To do: Below are records; reply with nothing but the number of lines in them that contain "Collection".

Supplied entries:
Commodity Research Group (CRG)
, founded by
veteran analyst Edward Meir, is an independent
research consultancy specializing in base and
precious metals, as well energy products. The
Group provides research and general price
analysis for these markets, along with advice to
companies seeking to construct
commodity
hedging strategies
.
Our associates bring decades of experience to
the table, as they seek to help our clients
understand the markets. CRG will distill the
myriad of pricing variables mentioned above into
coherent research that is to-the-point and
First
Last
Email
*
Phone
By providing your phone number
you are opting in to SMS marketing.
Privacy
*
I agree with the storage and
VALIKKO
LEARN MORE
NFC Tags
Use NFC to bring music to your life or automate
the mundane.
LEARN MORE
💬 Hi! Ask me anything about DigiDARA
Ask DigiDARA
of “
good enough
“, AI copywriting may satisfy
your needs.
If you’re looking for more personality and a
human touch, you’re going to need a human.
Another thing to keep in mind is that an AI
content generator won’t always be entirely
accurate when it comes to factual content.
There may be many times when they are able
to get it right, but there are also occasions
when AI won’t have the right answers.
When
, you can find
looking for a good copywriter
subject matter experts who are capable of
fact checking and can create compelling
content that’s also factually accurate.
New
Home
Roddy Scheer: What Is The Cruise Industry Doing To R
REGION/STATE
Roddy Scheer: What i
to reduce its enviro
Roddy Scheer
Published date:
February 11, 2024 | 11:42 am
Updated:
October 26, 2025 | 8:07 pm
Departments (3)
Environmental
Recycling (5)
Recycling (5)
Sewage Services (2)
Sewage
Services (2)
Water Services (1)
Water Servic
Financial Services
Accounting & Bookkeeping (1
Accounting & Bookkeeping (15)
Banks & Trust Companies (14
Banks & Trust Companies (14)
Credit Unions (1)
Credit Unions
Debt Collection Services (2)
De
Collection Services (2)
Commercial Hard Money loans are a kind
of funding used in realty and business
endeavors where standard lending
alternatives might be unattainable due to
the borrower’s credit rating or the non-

Output for this task: 2